The outcome:
Ramble has come to rely on the quality of Google’s AI models, particularly the reasoning and near-instant audio-processing capabilities of Gemini Flash. Other platforms and models offer similar capabilities, and we did bake in support for them, but none hit our internal quality bar as consistently as Gemini. When it came to a user’s unstructured “rambling” and the need to fill in gaps, Gemini turned out to be the most intelligent of all the models we explored. The result was the clearest and most consistent breakdown of tasks, which was the exact magical user experience we wanted to create.
After an early rate-limit incident caused by unexpectedly high usage during alpha testing, we developed a deeper, more proactive partnership with Google, ensuring long-term sustainability and the support necessary for our high API usage. Since then, it’s been easy for us to connect directly with Google Cloud staff, including engineers, when issues arise.

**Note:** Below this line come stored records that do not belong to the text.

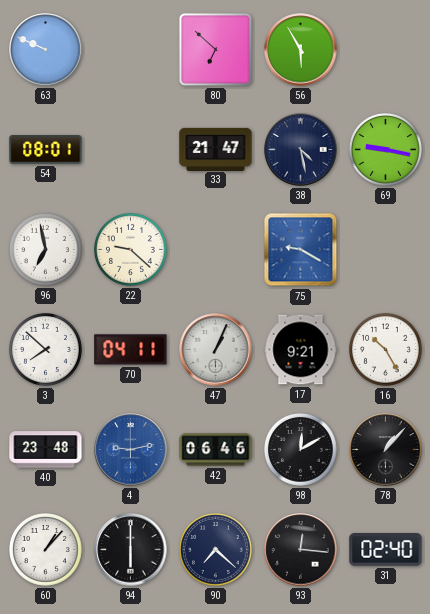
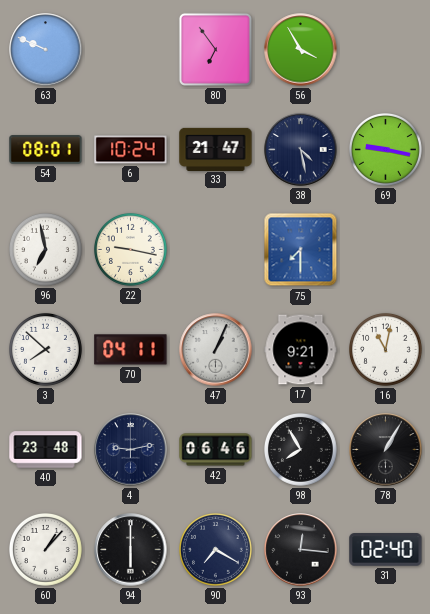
80: 6:52 -> 6:54
56: 5:55 -> 3:55
6: none -> 10:24
22: 9:22 -> 9:17
75: 9:20 -> 7:30
16: 10:25 -> 11:02
4 dial: blue -> navy
98: 12:10 -> 7:55
78: 1:07 -> 1:05
90: 7:22 -> 7:20
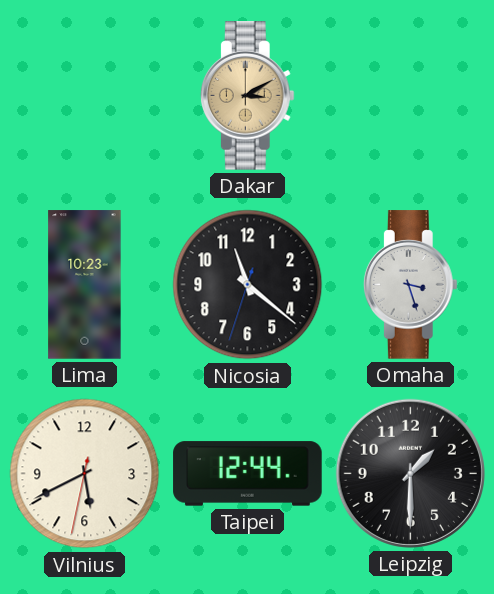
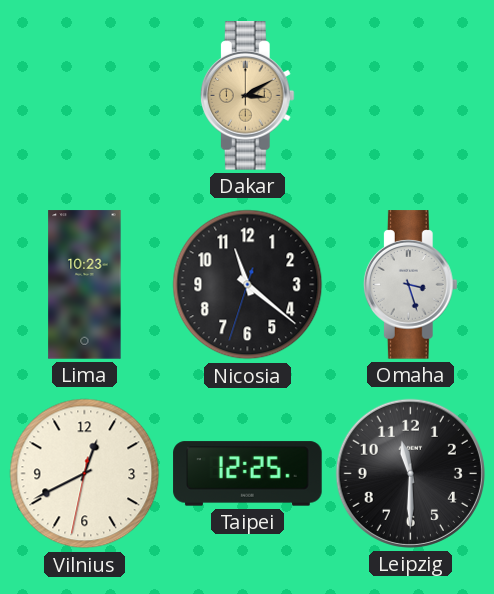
Vilnius: 5:40 -> 12:40
Taipei: 12:44 -> 12:25
Leipzig: 1:30 -> 11:30
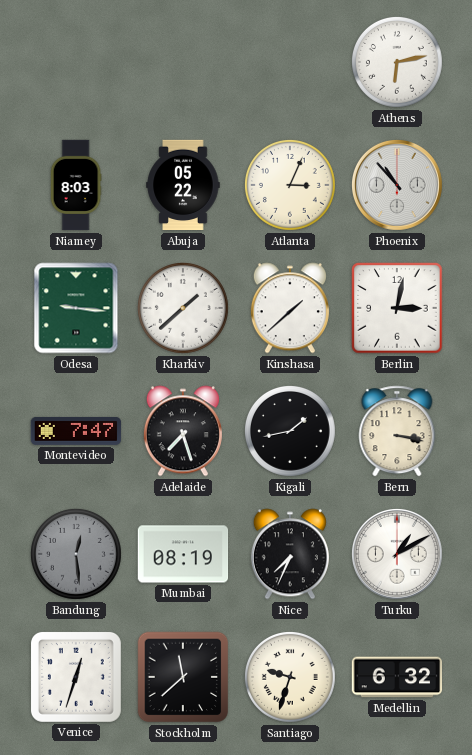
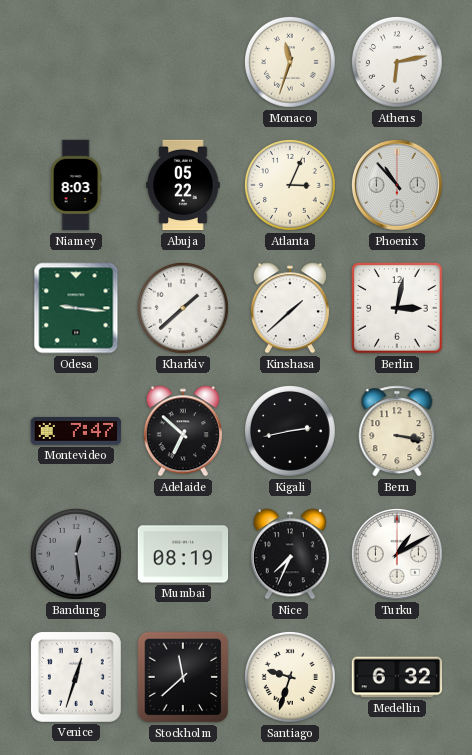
Monaco: none -> 11:33
Adelaide: 7:27 -> 6:52
Kigali: 1:43 -> 2:43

Here at Doist, Ramble took off both in a qualitative and quantitative sense. It’s become a hallmark experience that incentivizes us to explore tasteful applications of AI that can enhance our existing product experience, both in the B2C space as well as B2B. Beyond task creation, we’re considering several opportunities across the productivity journey, from capture to planning and even automation.
The details:
We structured our back-end to enable future voice-powered features. The architecture includes a provider-agnostic streaming layer; a dictation module for one-way audio; Ramble (our “brain dump” module); and a conversation module to support streaming bi-directional audio and future conversational features.
This layered design means we can ship new voice features with minimal additional infrastructure work. It also enables provider flexibility; although we’re using Gemini Enterprise Agent Platform in production, our abstraction layer also easily supports other solutions.
In addition to helping us tackle three of our four key technical challenges, Agent Platform delivered some nice surprises. First, session resumption was easier than we expected. We initially thought maintaining conversation state across reconnections would require complex server-side session management. But once we understood Agent Platform’s resumption token approach (the token is provided by the API and changes with each context update), implementation was straightforward across all platforms.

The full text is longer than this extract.